→ **What is needed**
Scan the entries for the word "заказе", and copy every line where it appears.
*** Data for review ***
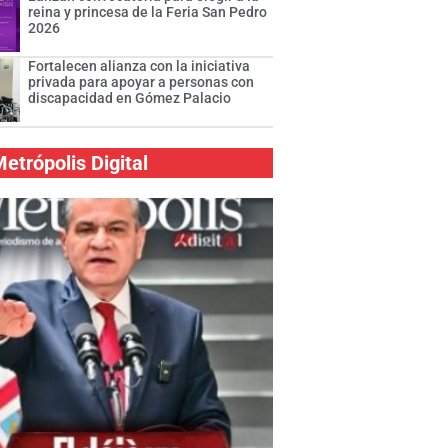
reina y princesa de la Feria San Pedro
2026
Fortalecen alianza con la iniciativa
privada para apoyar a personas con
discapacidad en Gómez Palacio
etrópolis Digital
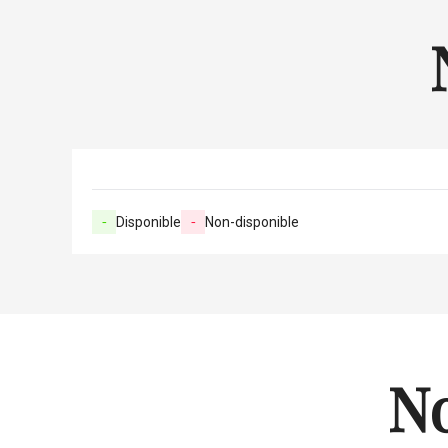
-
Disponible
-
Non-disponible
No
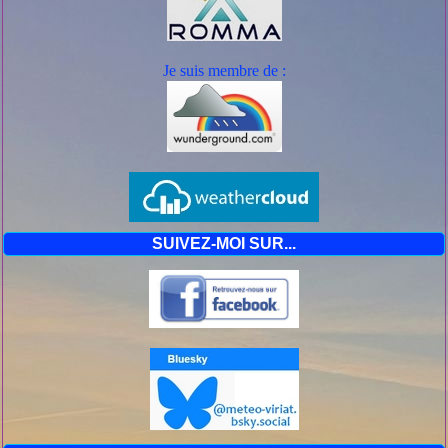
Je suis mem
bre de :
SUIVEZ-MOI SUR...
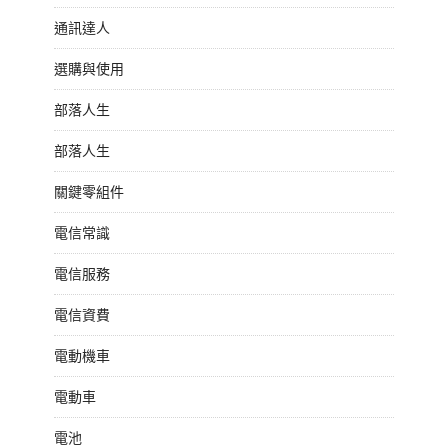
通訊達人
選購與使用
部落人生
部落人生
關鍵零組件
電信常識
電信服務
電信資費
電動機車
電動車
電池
***
*** Data for review ***
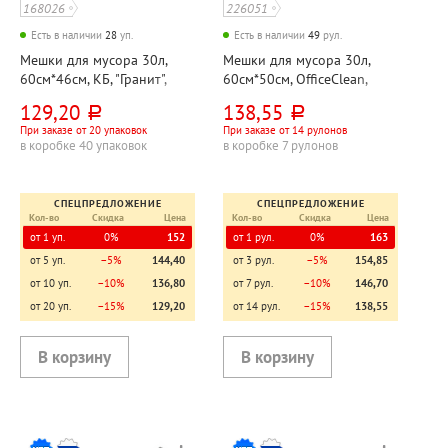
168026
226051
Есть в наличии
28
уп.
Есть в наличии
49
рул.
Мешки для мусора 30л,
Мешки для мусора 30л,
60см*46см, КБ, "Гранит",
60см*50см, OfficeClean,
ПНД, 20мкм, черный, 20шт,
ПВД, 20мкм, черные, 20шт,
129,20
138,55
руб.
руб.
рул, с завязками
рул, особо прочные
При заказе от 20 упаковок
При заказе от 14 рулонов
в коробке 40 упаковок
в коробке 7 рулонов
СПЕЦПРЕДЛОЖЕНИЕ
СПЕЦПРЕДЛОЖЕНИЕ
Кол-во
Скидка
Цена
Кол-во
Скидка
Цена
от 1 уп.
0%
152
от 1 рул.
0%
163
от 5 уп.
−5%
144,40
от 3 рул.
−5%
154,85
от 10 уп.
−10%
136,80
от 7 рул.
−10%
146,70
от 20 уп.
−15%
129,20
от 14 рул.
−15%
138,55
***
→ **Answer space**
При заказе от 20 упаковок
При заказе от 14 рулонов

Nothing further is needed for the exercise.